We see what we see
and to see is to change
Adrienne Rich, Galaxias de mujeres
Marina Núñez’s work is a testimony to the vital synergy existing between we women and nature. It is a witness to the evolution of the bonds that we establish with our environment. Accepting the change, the limits between form and content become blurred and entangled, giving rise to new signifiers, transforming us on the journey. We are transported to a new referential space where the bionic acquires a new demeanour.
In this exhibition the body becomes the star -albeit invisible- performer. A body that silently but constantly appears and disappears. A body whose presence is inherently part of the space occupied resignifies and extends itself. And in this way, Núñez invites us into her own cosmological universe: into a reality determined by the interactions of form and matter. A reality where the action itself, the movement, establishes the being that inhabits it or where the footmark exceeds the gesture and remains in the (un)occupied space.
In Historia natural biology spreads and flows through technology. Using digital tools such as laser engraving on glass Marina reflects on the limit between nature and identity. Taking a rectangular prism as a base, she uses laser to engrave a silhouette that in its turn is composed of a series of microscopic particles.
The three feminine silhouettes of Historia natural come to the foreground in the exhibition The figures stand tall, stretching lightly upwards while the position of their shoulders shows a self-confidence and aplomb that defies the silence imposed by the system. The gesture challenges the four walls and they become one with their surroundings.
A duality is also present in the series Envidias. The synergies between the human being and their surroundings is re-created using lacquered brass to show four examples of nature (the zinnia, the goji berry, a walnut branch and a birch branch), presenting us with four unique and parallel dialogues. In this series the gentle gesture of a hand reaching for the branch or flower remind us of our fleeting and fragile relationship with our environment.
In the series Marejada this fragility becomes strength in a combination using digital imaging and gold leaf. A human silhouette strung in a sea of filaments and textures fills the centre of the image. Far from limiting its movement, the centre figure retrieves the impulse present in the Historia natural series. Faced with the immobility of the setting the action of the subject breaches the limits imposed. The action becomes gesture and the body becomes the subject.
This dialogue woven between space and subjectivity crumbles and is questioned in Cuadros de Flores. Painting in oils on canvas Marina shows us a burgeoning flora that is devouring us. Prioritizing nature over the human element, Cuadros de flores warns, like some post-apocalyptic message, of the gradual disappearance of human beings.
This critical reflexion returns in the series Desvanecimiento. This time audiovisual language allows the author to reflect on the limits between identity and space. The video, with music by Luis de la Torre, shows us different landscapes in which we can glimpse something that might be a face, sculpted by the wind. In its struggle to survive, the face finally disintegrates, leaving only its cloth covering that then disappears with it.
Continuing in the same vein as Cuadros de flores, in Desvanecimiento, Marina opts for reformulating the limits between content and the habitat that allows it to exist. In its final disintegration the spectator can sense a melancholy twist where the human species appears to be proceeding towards its own extinction. Turning the handle that will cause it to evaporate, the face brings about its own disappearance.

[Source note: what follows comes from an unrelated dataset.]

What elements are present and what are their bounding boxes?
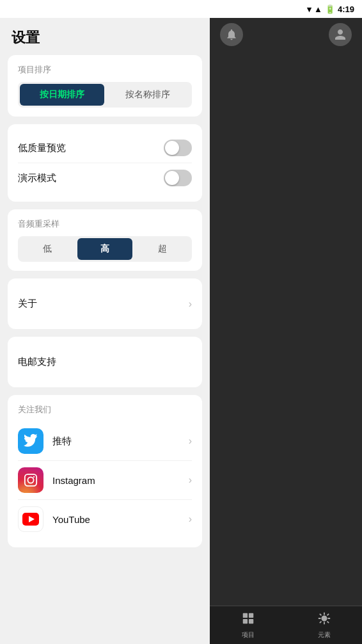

Broadly speaking we can say that the works of this exhibition lead us to a collective consideration on fragility, evanescence and the minimum expression. Superimposing itself on the passivity, the body adopts a translucent and permanent identity. Occupying the space it has been denied, it retrieves a voice and breaks the silence imposed by the dominant system. Assuming invisibility as their own, the bodies transcend place and time. Enduring. Bringing us into question.